╔══

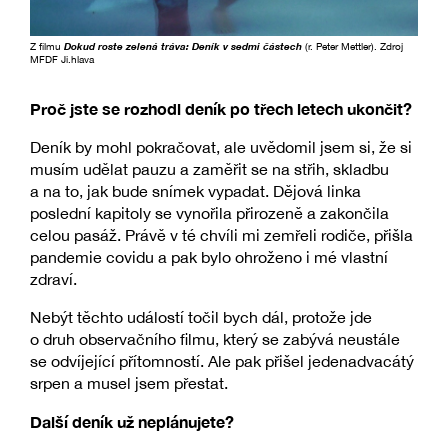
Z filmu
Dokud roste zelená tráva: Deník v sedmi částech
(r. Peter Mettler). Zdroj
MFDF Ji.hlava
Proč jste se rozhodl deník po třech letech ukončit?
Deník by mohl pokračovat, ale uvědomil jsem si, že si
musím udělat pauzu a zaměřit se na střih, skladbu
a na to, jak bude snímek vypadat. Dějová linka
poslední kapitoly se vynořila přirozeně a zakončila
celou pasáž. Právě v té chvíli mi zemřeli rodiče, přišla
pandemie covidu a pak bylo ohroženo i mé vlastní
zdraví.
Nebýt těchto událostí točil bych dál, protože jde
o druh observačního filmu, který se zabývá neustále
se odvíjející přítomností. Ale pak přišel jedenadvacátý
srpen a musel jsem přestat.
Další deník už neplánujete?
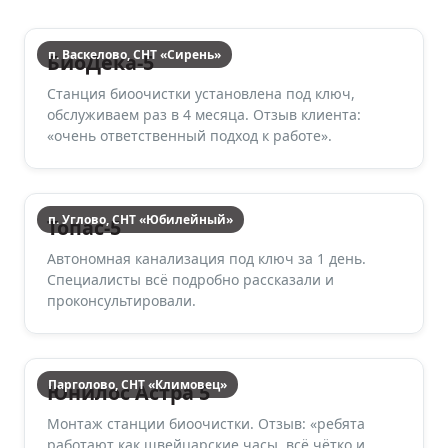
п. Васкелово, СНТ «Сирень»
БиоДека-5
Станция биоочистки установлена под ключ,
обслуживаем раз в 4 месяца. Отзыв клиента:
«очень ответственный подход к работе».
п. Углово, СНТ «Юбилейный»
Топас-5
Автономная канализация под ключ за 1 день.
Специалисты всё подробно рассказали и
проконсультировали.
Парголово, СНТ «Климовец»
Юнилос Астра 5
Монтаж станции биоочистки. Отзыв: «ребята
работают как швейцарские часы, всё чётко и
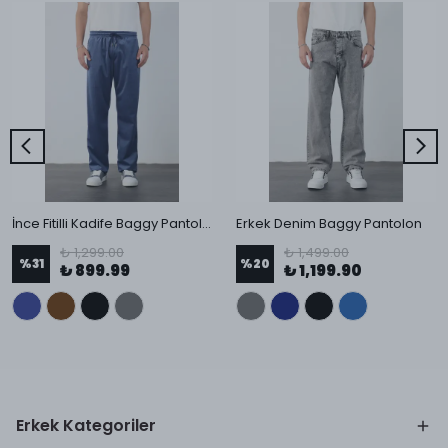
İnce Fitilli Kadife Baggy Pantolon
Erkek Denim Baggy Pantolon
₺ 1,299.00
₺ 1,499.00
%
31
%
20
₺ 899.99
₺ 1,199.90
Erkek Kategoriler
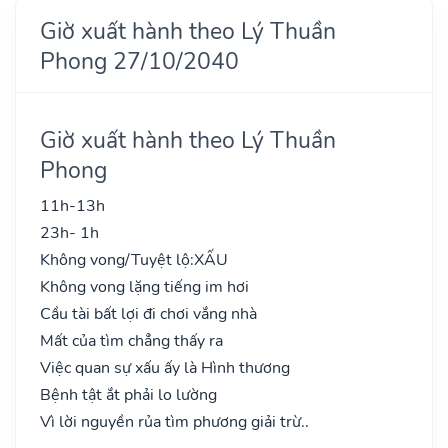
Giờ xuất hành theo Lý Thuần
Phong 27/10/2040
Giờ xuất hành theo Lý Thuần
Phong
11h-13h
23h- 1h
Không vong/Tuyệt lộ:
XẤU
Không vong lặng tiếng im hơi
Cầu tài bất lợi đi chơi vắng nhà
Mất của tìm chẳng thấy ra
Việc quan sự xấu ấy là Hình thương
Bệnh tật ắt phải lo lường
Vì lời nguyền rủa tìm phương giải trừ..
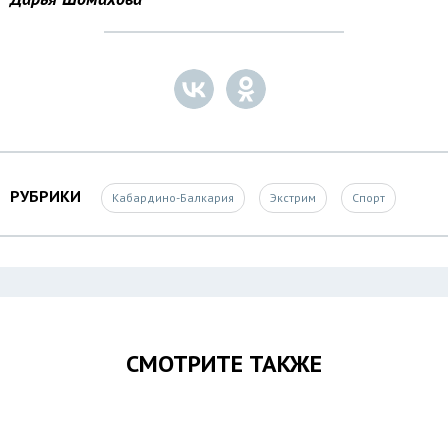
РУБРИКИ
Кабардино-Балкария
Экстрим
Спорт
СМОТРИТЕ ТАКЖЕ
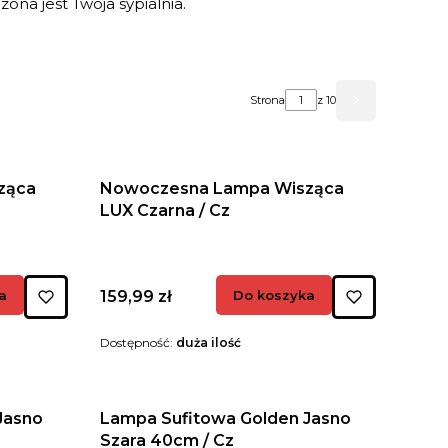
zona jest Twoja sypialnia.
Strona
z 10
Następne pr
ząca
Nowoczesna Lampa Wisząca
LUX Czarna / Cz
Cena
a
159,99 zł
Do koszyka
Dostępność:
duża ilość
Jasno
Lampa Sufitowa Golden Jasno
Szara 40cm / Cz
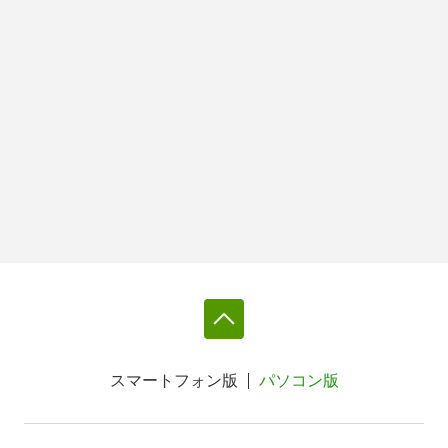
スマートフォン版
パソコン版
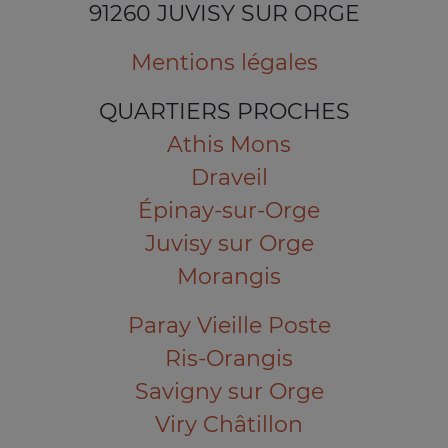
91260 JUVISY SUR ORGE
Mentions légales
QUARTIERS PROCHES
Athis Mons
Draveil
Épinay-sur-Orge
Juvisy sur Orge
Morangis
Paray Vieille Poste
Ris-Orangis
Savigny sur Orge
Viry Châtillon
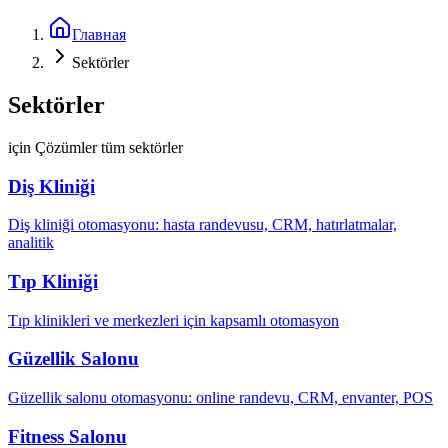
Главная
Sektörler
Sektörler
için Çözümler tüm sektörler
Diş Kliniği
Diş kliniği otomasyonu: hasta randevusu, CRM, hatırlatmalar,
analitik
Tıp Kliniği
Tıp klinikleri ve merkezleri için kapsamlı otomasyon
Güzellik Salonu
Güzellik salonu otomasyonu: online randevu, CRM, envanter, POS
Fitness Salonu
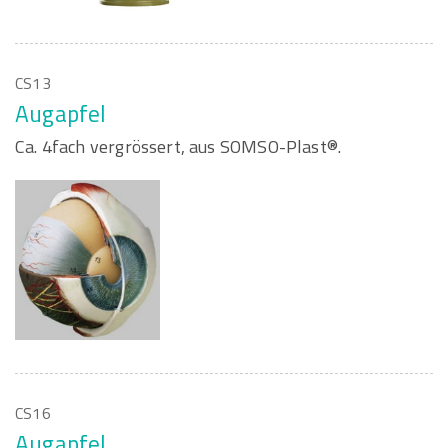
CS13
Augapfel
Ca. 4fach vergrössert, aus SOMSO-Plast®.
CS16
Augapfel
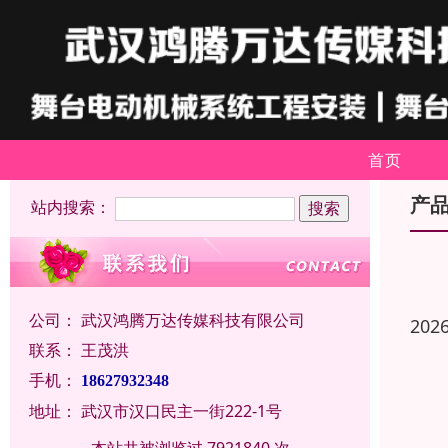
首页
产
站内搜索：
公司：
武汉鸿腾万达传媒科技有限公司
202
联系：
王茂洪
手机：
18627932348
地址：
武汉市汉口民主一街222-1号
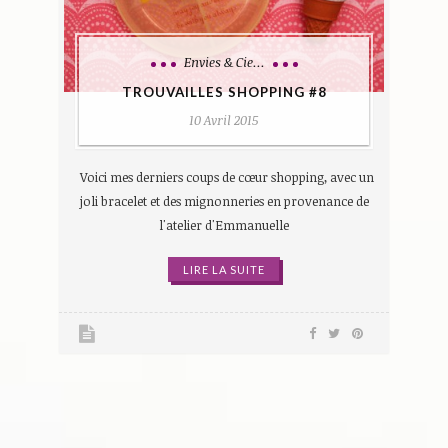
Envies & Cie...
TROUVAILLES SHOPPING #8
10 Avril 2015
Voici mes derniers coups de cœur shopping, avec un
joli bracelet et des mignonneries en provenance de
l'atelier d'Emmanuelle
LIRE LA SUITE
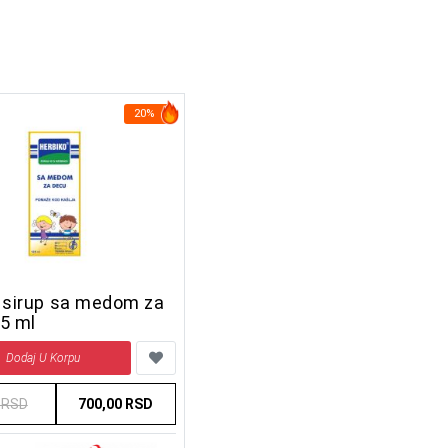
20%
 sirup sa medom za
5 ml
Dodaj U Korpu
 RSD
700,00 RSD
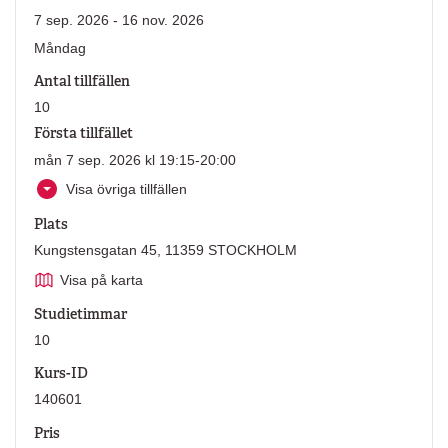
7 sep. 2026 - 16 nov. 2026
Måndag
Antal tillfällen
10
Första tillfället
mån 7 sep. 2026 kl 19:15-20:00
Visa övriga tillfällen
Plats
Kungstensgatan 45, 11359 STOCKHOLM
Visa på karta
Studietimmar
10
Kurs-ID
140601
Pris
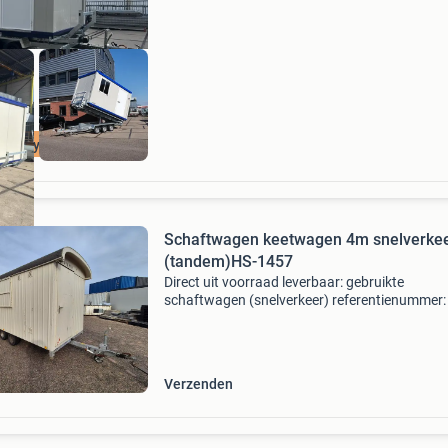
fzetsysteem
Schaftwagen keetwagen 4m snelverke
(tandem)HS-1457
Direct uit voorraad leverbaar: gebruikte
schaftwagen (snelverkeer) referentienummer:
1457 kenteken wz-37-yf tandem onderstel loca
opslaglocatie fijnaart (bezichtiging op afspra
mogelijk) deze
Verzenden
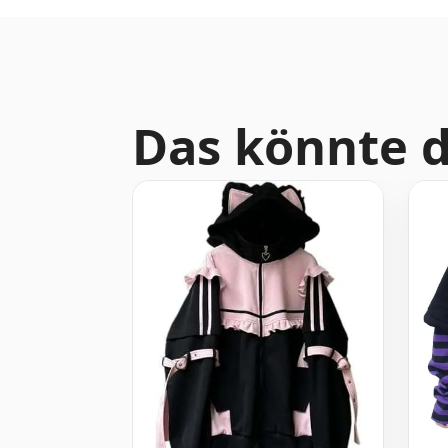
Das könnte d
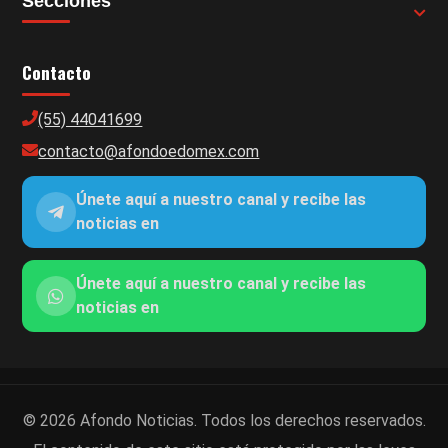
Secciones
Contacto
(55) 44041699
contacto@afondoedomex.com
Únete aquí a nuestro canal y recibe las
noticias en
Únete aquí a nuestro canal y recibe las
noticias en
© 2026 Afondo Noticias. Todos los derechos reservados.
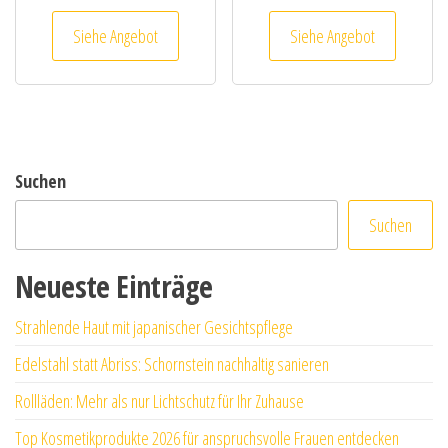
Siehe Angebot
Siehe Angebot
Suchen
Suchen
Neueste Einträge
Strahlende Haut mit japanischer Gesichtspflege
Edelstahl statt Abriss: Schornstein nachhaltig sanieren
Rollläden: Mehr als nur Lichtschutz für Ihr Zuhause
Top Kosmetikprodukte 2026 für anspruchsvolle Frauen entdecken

╚══

- **Assigned task**:
Reproduce the listing above exactly from the line containing "Tıp klinikleri ve" up to and including the line containing "武汉市汉口民主一街222-1号", omitting any images and everything outside those lines.

- **Written answer**:
Tıp klinikleri ve merkezleri için kapsamlı otomasyon
Güzellik Salonu
Güzellik salonu otomasyonu: online randevu, CRM, envanter, POS
Fitness Salonu
CS13
Augapfel
Ca. 4fach vergrössert, aus SOMSO-Plast®.
CS16
Augapfel
首页
产
站内搜索：
公司：
武汉鸿腾万达传媒科技有限公司
202
联系：
王茂洪
手机：
18627932348
地址：
武汉市汉口民主一街222-1号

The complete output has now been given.